Son muchos los beneficios que se pueden conseguir a través de la práctica de ejercicio, desde reducir el riesgo de caídas, mejorar la movilidad y conservar la autonomía hasta disfrutar de un bienestar emocional y reducir el estrés. El deporte es salud y, como afirma el doctor Tedros Adhanom en un artículo de la OMS, «la actividad física no solo añade años a la vida, sino también vida a los años».
¿Por qué es negativo llevar una vida sedentaria?
Cuando envejecemos perdemos masa muscular y el sistema nervioso se vuelve menos eficiente. Unos cambios físicos que provocan la perdida de estabilidad, rigidez articular y mayor sensación de cansancio. Al sentir estos cambios en el cuerpo, muchas personas abandonan el deporte, una decisión que solo resulta perjudicial para su salud.
¿Qué se puede hacer? Más ejercicio. De esta manera se acabaría con la dinámica del sedentarismo y se retomaría la rutina deportiva. Las personas mayores que entrenan fuerza consiguen mejor calidad de vida, ya que las tareas del día a día les resultan más fáciles: levantarse de una silla, subir escaleras o cargar con la compra.

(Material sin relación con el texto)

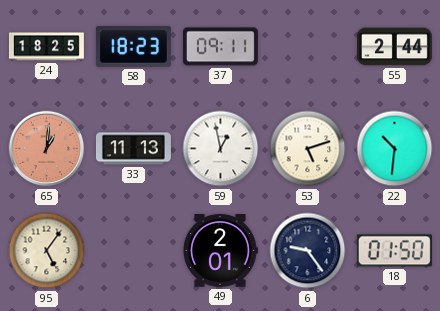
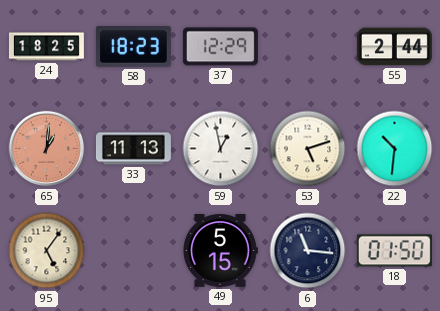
37: 09:11 -> 12:29
49: 2:01 -> 5:15
6: 9:24 -> 11:16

Las recomendaciones de los expertos
Entrenar a partir de los 65 años puede parecer que se tiene que compensar aquellos años inactivos. Pero para nada resulta de esta manera. Los expertos recomiendan realizar ejercicios adaptados a la persona para evitar posibles daños y lesiones. Sería ideal comenzar poco a poco, y con el tiempo ir aumentando la intensidad. En resumen, menos cantidad y más calidad en cada uno de los ejercicios, y si puede ser ir acompañados de un profesional del deporte mucho mejor.